WELLFLEET — Gordon Kahn had spent an entire day searching online for an apartment for his daughter when he found a cute cottage on Craigslist.
The 14 interior and exterior photos of Unit 6 at 558 Craigville Beach Road in Centerville showed a sunny, well-kept place. The rent was reasonable: $1,500 a month for a one-bedroom. It looked perfect for Joanie Galloway-Kahn, who, at 20, was due to have a baby on Aug. 5. She had just left an abusive relationship in New Jersey. She needed shelter in a downtown area, as she can’t drive, and she needed it fast.
Kahn and his husband, Ed Galloway, of Wellfleet and New York, sprang into action. On May 14 they started an email exchange with one Matt Bless, who called himself the property manager. He answered their questions quickly and politely. On May 15, Kahn wired $3,500 for the first month’s rent and a $2,000 security deposit.
On May 27, Joanie and Ed arrived at the cottage with all of Joanie’s belongings. When Bless didn’t appear or answer their texts, Ed asked a man mowing the lawn if he could talk to the property manager. He brought Ed a phone. The woman on the other end of the line was blunt. “You’ve been scammed,” she told Ed.
Barnstable Sgt. Patrick Fallon, who they went to see immediately, was not surprised. Fallon said they are among dozens of victims who come into the station every year. People have lost thousands of dollars through similar online cons. In almost all cases, there is nothing the local cops can do. Fallon refers everyone to the FBI website IC3.gov, the internet crime complaint center.
The FBI records victims’ information to learn where the criminals are operating. Mostly, they are from abroad: Nigeria, Pakistan, Somalia. Once the money has been wired or the check cashed, the money is gone forever, Fallon said. And home owners whose properties are used as bait also have little recourse. Fallon said you can drive yourself crazy trying to take down the photos, which are usually purloined from recent real estate ads. They just pop up again and again.
Wellfleet Police Chief Michael Hurley said the same rental cons are alive and well on the Outer Cape and have been for years.
A five-minute search by the Independent found one house on Rock Harbor Road in Orleans advertised as a romantic cottage for rent. Cross-referencing the address with assessing records, it was clear the house is owned by Laura Gill of Brewster, who immediately used a “red flag” option on Craigslist when informed of the scam. At the same time, the supposed owner responded to a reporter’s inquiry. They wanted a personal email so they could send more information.
The Independent also emailed questions referencing both properties as scams to Craigslist. Subsequently, Gill’s Rock Harbor Road cottage and the Craigville Beach unit disappeared from the website. But there’s little comfort in that.
Jonathan Scott of Provincetown said his home was used by Craigslist scammers to collect vacation rental money for two years. “It really only stopped because of Covid,” Scott said.
The worst moments, he said, were the six times when people showed up to enjoy their vacation home only to be ushered, angry and upset, to the police instead.

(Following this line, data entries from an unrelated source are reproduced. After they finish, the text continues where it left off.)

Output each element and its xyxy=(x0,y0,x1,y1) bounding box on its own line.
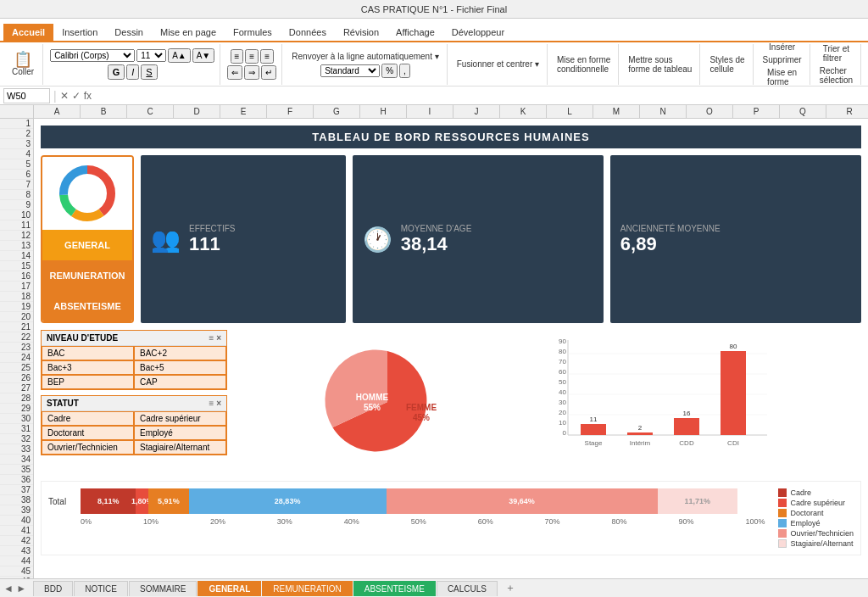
tab-bdd[interactable]: BDD xyxy=(33,581,73,596)
row-num-42: 42 xyxy=(0,536,33,546)
comma-button[interactable]: , xyxy=(399,64,410,78)
segment-cadre: 8,11% xyxy=(81,488,136,514)
stacked-legend: Cadre Cadre supérieur Doctorant xyxy=(778,488,854,548)
increase-font-button[interactable]: A▲ xyxy=(168,48,191,63)
tab-sommaire[interactable]: SOMMAIRE xyxy=(129,581,197,596)
niveau-etude-label: NIVEAU D'ETUDE xyxy=(47,333,118,343)
formula-confirm-icon[interactable]: ✓ xyxy=(72,90,81,102)
segment-stagiaire: 11,71% xyxy=(658,488,738,514)
row-num-31: 31 xyxy=(0,424,33,434)
tab-add-button[interactable]: ＋ xyxy=(498,578,522,597)
font-family-select[interactable]: Calibri (Corps) xyxy=(50,49,135,62)
statut-label: STATUT xyxy=(47,399,79,408)
age-value: 38,14 xyxy=(401,233,472,255)
percent-button[interactable]: % xyxy=(381,64,398,78)
legend-stagiaire-label: Stagiaire/Alternant xyxy=(790,539,853,548)
niveau-row-1: Bac+3 Bac+5 xyxy=(42,360,226,375)
tab-absenteisme[interactable]: ABSENTEISME xyxy=(353,581,436,596)
pie-chart-col: HOMME 55% FEMME 45% xyxy=(234,330,541,474)
dashboard-inner: TABLEAU DE BORD RESSOURCES HUMAINES xyxy=(34,119,868,562)
indent-right-button[interactable]: ⇒ xyxy=(244,65,259,80)
align-center-button[interactable]: ≡ xyxy=(245,49,259,64)
conditional-format-button[interactable]: Mise en formeconditionnelle xyxy=(554,54,613,75)
tab-calculs[interactable]: CALCULS xyxy=(437,581,498,596)
cell-reference-input[interactable] xyxy=(3,88,50,103)
ribbon-tab-accueil[interactable]: Accueil xyxy=(3,24,53,41)
tab-notice[interactable]: NOTICE xyxy=(74,581,128,596)
format-as-table-button[interactable]: Mettre sousforme de tableau xyxy=(626,54,694,75)
sort-filter-button[interactable]: Trier etfiltrer xyxy=(821,43,852,64)
legend-cadre-label: Cadre xyxy=(790,488,811,497)
row-num-5: 5 xyxy=(0,159,33,170)
tab-scroll-arrows[interactable]: ◄ ► xyxy=(3,583,26,594)
bar-stage xyxy=(581,424,606,435)
effectifs-icon: 👥 xyxy=(151,226,181,254)
sidebar-general-btn[interactable]: GENERAL xyxy=(42,230,132,260)
decrease-font-button[interactable]: A▼ xyxy=(192,48,215,63)
row-num-16: 16 xyxy=(0,271,33,282)
row-num-36: 36 xyxy=(0,475,33,485)
merge-center-button[interactable]: Fusionner et centrer ▾ xyxy=(454,59,542,70)
col-header-K: K xyxy=(500,105,547,118)
bar-interim xyxy=(627,432,653,435)
ribbon-tab-révision[interactable]: Révision xyxy=(335,24,387,41)
indent-left-button[interactable]: ⇐ xyxy=(227,65,242,80)
row-num-8: 8 xyxy=(0,190,33,200)
stacked-bar-section: Total 8,11% 1,80% 5,91% 28,83% 39,64% 11… xyxy=(41,481,861,555)
bold-button[interactable]: G xyxy=(108,64,125,80)
wrap-auto-button[interactable]: Renvoyer à la ligne automatiquement ▾ xyxy=(289,51,441,62)
format-cell-button[interactable]: Mise enforme xyxy=(765,67,799,87)
formula-fx-icon[interactable]: fx xyxy=(84,90,92,102)
charts-row: NIVEAU D'ETUDE ≡ × BAC BAC+2 Bac+3 Bac+5 xyxy=(41,330,861,474)
dashboard-area[interactable]: TABLEAU DE BORD RESSOURCES HUMAINES xyxy=(34,119,868,578)
find-select-button[interactable]: Rechersélection xyxy=(817,65,855,86)
ribbon-tab-insertion[interactable]: Insertion xyxy=(53,24,106,41)
effectifs-kpi: 👥 EFFECTIFS 111 xyxy=(141,155,346,323)
age-icon: 🕐 xyxy=(363,226,392,254)
ribbon-toolbar: 📋 Coller Calibri (Corps) 11 A▲ A▼ G I S … xyxy=(0,42,868,86)
sidebar-remuneration-btn[interactable]: REMUNERATION xyxy=(42,260,132,291)
row-num-28: 28 xyxy=(0,393,33,404)
tab-general[interactable]: GENERAL xyxy=(198,581,261,596)
col-header-L: L xyxy=(547,105,593,118)
bar-cdi xyxy=(721,351,746,435)
ribbon-tab-affichage[interactable]: Affichage xyxy=(387,24,443,41)
row-num-14: 14 xyxy=(0,251,33,261)
row-num-18: 18 xyxy=(0,292,33,302)
align-left-button[interactable]: ≡ xyxy=(231,49,244,64)
formula-cancel-icon[interactable]: ✕ xyxy=(60,90,69,102)
age-kpi: 🕐 MOYENNE D'AGE 38,14 xyxy=(353,155,604,323)
stacked-bar-label: Total xyxy=(48,497,74,506)
tab-remuneration[interactable]: REMUNERATION xyxy=(262,581,352,596)
wrap-text-button[interactable]: ↵ xyxy=(261,65,276,80)
row-num-19: 19 xyxy=(0,302,33,312)
ribbon-tab-données[interactable]: Données xyxy=(281,24,335,41)
corner-cell xyxy=(0,105,34,118)
pie-chart: HOMME 55% FEMME 45% xyxy=(311,334,464,470)
align-right-button[interactable]: ≡ xyxy=(260,49,274,64)
ribbon-tab-formules[interactable]: Formules xyxy=(225,24,281,41)
row-num-11: 11 xyxy=(0,220,33,231)
number-format-select[interactable]: Standard xyxy=(320,64,380,77)
table-group: Mettre sousforme de tableau xyxy=(620,44,700,85)
ribbon-tab-développeur[interactable]: Développeur xyxy=(443,24,513,41)
col-header-E: E xyxy=(220,105,267,118)
insert-button[interactable]: Insérer xyxy=(766,42,798,53)
row-num-39: 39 xyxy=(0,505,33,516)
sidebar-absenteisme-btn[interactable]: ABSENTEISME xyxy=(42,291,132,321)
formula-input[interactable] xyxy=(95,88,865,103)
paste-button[interactable]: 📋 Coller xyxy=(8,50,37,78)
row-num-4: 4 xyxy=(0,149,33,159)
cell-styles-button[interactable]: Styles decellule xyxy=(707,54,747,75)
segment-ouvrier: 39,64% xyxy=(387,488,658,514)
delete-button[interactable]: Supprimer xyxy=(760,54,804,65)
age-label: MOYENNE D'AGE xyxy=(401,224,472,233)
ribbon-tab-mise en page[interactable]: Mise en page xyxy=(152,24,225,41)
niveau-row-2: BEP CAP xyxy=(42,375,226,389)
underline-button[interactable]: S xyxy=(141,64,157,80)
col-header-J: J xyxy=(453,105,500,118)
effectifs-content: EFFECTIFS 111 xyxy=(189,224,235,255)
font-size-select[interactable]: 11 xyxy=(136,49,166,62)
italic-button[interactable]: I xyxy=(126,64,139,80)
ribbon-tab-dessin[interactable]: Dessin xyxy=(106,24,152,41)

But what really angers Scott is that Craigslist has refused to do anything to help. Despite filing fraud complaints with Craigslist, the police, the attorney general’s office, the FBI, and U.S. Rep. Bill Keating’s office, Scott’s address kept popping up again and again, he said.
“We couldn’t get Craigslist to call us back,” he said. “We filed complaints with the FBI and heard nothing. It was like a black hole.

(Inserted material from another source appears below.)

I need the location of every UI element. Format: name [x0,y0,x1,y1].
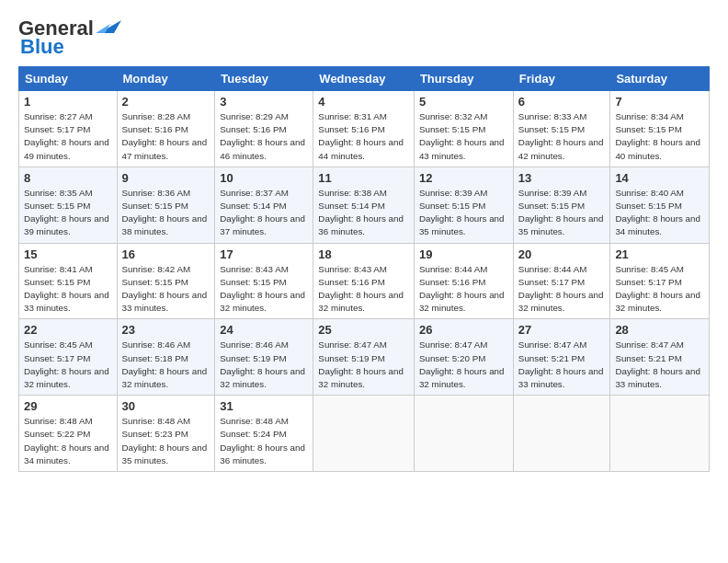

“I totally blame Craigslist 100 percent,” Scott continued. “They could have taken it down. We might not be able to control what people do in Somalia or Russia or Guatemala, but we can control Craigslist. That’s the horror of America, that you have this crime going on right before your eyes and no one does anything.”

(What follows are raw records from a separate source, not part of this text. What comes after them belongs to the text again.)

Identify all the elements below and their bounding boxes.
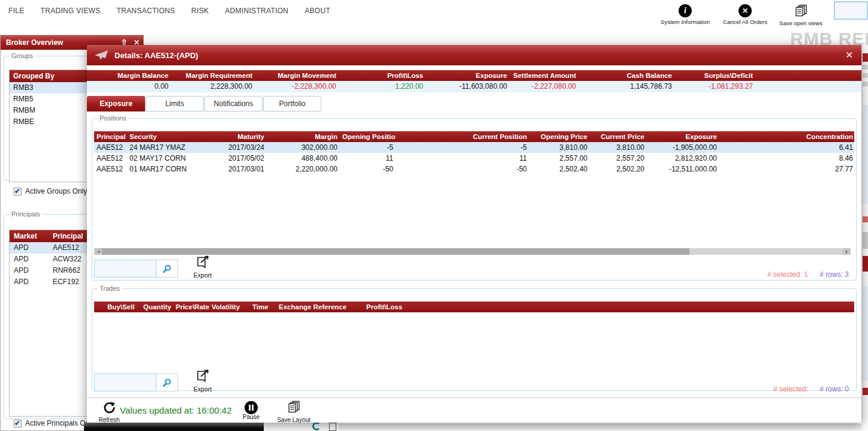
cell[interactable]: 3,810.00 <box>529 142 590 153</box>
cell-market[interactable]: APD <box>10 276 52 288</box>
col-current-position[interactable]: Current Position <box>396 131 529 142</box>
cell[interactable]: -12,511,000.00 <box>647 164 719 174</box>
summary-val-margin-requirement: 2,228,300.00 <box>171 81 255 92</box>
cell[interactable]: 2,812,920.00 <box>647 153 719 164</box>
menu-item-trading-views[interactable]: TRADING VIEWS <box>41 7 101 15</box>
summary-col-margin-balance: Margin Balance <box>87 70 171 81</box>
col-exposure[interactable]: Exposure <box>647 131 719 142</box>
dialog-close-icon[interactable] <box>845 50 853 61</box>
positions-h-scrollbar[interactable] <box>94 248 851 255</box>
cell[interactable]: 2,557.00 <box>529 153 590 164</box>
positions-search-button[interactable] <box>156 260 178 278</box>
cell[interactable]: 2017/05/02 <box>187 153 267 164</box>
trades-search-input[interactable] <box>94 373 156 391</box>
tab-notifications[interactable]: Notifications <box>204 96 263 111</box>
col-concentration[interactable]: Concentration <box>719 131 854 142</box>
cell[interactable]: 2,502.20 <box>590 164 647 174</box>
cell[interactable]: 3,810.00 <box>590 142 647 153</box>
quick-search-input[interactable] <box>834 1 868 20</box>
cell[interactable]: 2,502.40 <box>529 164 590 174</box>
summary-val-settlement-amount: -2,227,080.00 <box>510 81 578 92</box>
principals-col-market[interactable]: Market <box>10 230 52 242</box>
cell[interactable]: 8.46 <box>719 153 854 164</box>
col-margin[interactable]: Margin <box>267 131 340 142</box>
cell[interactable]: -50 <box>396 164 529 174</box>
cell-market[interactable]: APD <box>10 265 52 276</box>
cell[interactable]: 302,000.00 <box>267 142 340 153</box>
trades-search-button[interactable] <box>156 373 178 391</box>
col-price-rate[interactable]: Price\Rate <box>173 302 209 312</box>
cell[interactable]: 6.41 <box>719 142 854 153</box>
scroll-thumb[interactable] <box>102 248 689 255</box>
menu-item-about[interactable]: ABOUT <box>305 7 330 15</box>
cell[interactable]: 2,220,000.00 <box>267 164 340 174</box>
detail-tabs: Exposure Limits Notifications Portfolio <box>87 96 322 111</box>
cancel-all-orders-button[interactable]: Cancel All Orders <box>716 4 774 25</box>
col-exchange-reference[interactable]: Exchange Reference <box>276 302 364 312</box>
save-open-views-label: Save open views <box>772 20 830 26</box>
cell[interactable]: AAE512 <box>94 164 127 174</box>
save-layout-button[interactable]: Save Layout <box>270 400 318 423</box>
scroll-left-arrow-icon[interactable] <box>94 248 102 255</box>
col-trade-profit-loss[interactable]: Profit\Loss <box>364 302 454 312</box>
menu-item-risk[interactable]: RISK <box>191 7 209 15</box>
col-opening-price[interactable]: Opening Price <box>529 131 590 142</box>
save-open-views-button[interactable]: Save open views <box>772 4 830 26</box>
menu-item-file[interactable]: FILE <box>8 7 25 15</box>
tab-exposure[interactable]: Exposure <box>87 96 145 111</box>
col-maturity[interactable]: Maturity <box>187 131 267 142</box>
cell[interactable]: 2,557.20 <box>590 153 647 164</box>
col-volatility[interactable]: Volatility <box>209 302 250 312</box>
cell[interactable]: AAE512 <box>94 142 127 153</box>
menu-item-transactions[interactable]: TRANSACTIONS <box>116 7 175 15</box>
pause-icon <box>245 401 258 414</box>
summary-val-exposure: -11,603,080.00 <box>426 81 510 92</box>
cell[interactable]: -50 <box>340 164 396 174</box>
refresh-label: Refresh <box>92 417 126 423</box>
export-icon <box>195 369 211 384</box>
tab-limits[interactable]: Limits <box>146 96 204 111</box>
cell[interactable]: -5 <box>396 142 529 153</box>
position-row-2[interactable]: AAE512 02 MAY17 CORN 2017/05/02 488,400.… <box>94 153 854 164</box>
rows-label: # rows: <box>819 385 843 393</box>
positions-header-row: Principal Security Maturity Margin Openi… <box>94 131 854 142</box>
cell[interactable]: 02 MAY17 CORN <box>127 153 187 164</box>
position-row-3[interactable]: AAE512 01 MAR17 CORN 2017/03/01 2,220,00… <box>94 164 854 174</box>
positions-table: Principal Security Maturity Margin Openi… <box>94 131 854 174</box>
trades-export-button[interactable]: Export <box>189 369 216 393</box>
menu-bar: FILE TRADING VIEWS TRANSACTIONS RISK ADM… <box>8 7 330 15</box>
position-row-1[interactable]: AAE512 24 MAR17 YMAZ 2017/03/24 302,000.… <box>94 142 854 153</box>
col-current-price[interactable]: Current Price <box>590 131 647 142</box>
col-security[interactable]: Security <box>127 131 187 142</box>
cell[interactable]: 11 <box>340 153 396 164</box>
cell[interactable]: 01 MAR17 CORN <box>127 164 187 174</box>
cell[interactable]: AAE512 <box>94 153 127 164</box>
col-principal[interactable]: Principal <box>94 131 127 142</box>
background-window-bar <box>84 423 264 431</box>
cell[interactable]: 11 <box>396 153 529 164</box>
cell[interactable]: 2017/03/24 <box>187 142 267 153</box>
values-updated-text: Values updated at: 16:00:42 <box>120 405 232 415</box>
cell[interactable]: 2017/03/01 <box>187 164 267 174</box>
pause-button[interactable]: Pause <box>234 401 269 420</box>
cell[interactable]: 24 MAR17 YMAZ <box>127 142 187 153</box>
trades-export-label: Export <box>189 385 216 393</box>
cell-market[interactable]: APD <box>10 254 52 265</box>
positions-search-input[interactable] <box>94 260 156 278</box>
col-quantity[interactable]: Quantity <box>141 302 173 312</box>
menu-item-administration[interactable]: ADMINISTRATION <box>225 7 288 15</box>
cell[interactable]: -5 <box>340 142 396 153</box>
tab-portfolio[interactable]: Portfolio <box>263 96 321 111</box>
cell[interactable]: 488,400.00 <box>267 153 340 164</box>
cell[interactable]: 27.77 <box>719 164 854 174</box>
scroll-right-arrow-icon[interactable] <box>843 248 851 255</box>
col-opening-position[interactable]: Opening Position <box>340 131 396 142</box>
col-time[interactable]: Time <box>250 302 276 312</box>
cell-market[interactable]: APD <box>10 242 52 254</box>
cell[interactable]: -1,905,000.00 <box>647 142 719 153</box>
col-buy-sell[interactable]: Buy\Sell <box>94 302 141 312</box>
active-groups-checkbox[interactable] <box>14 188 22 195</box>
system-information-button[interactable]: System Information <box>656 4 714 25</box>
positions-export-button[interactable]: Export <box>189 255 216 279</box>
active-principals-checkbox[interactable] <box>14 420 22 427</box>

Calls and emails to Craigslist from the Independent elicited no response.
In 2018, after years of protests that the online platform enabled human trafficking, Craigslist removed its “personals.”
Craigslist does state at the bottom of each post, in tiny letters, “Avoid scams, deal locally! DO NOT wire funds (e.g. Western Union or buy/rent sight unseen).”
But many people might not notice that warning below the professional-looking real estate photos.
“The scam was awful,” Joanie Galloway-Kahn said. “My dad means really well. He was just frantic. My poor dad was so busy. He had so much to do to help me that he didn’t see the red flags.”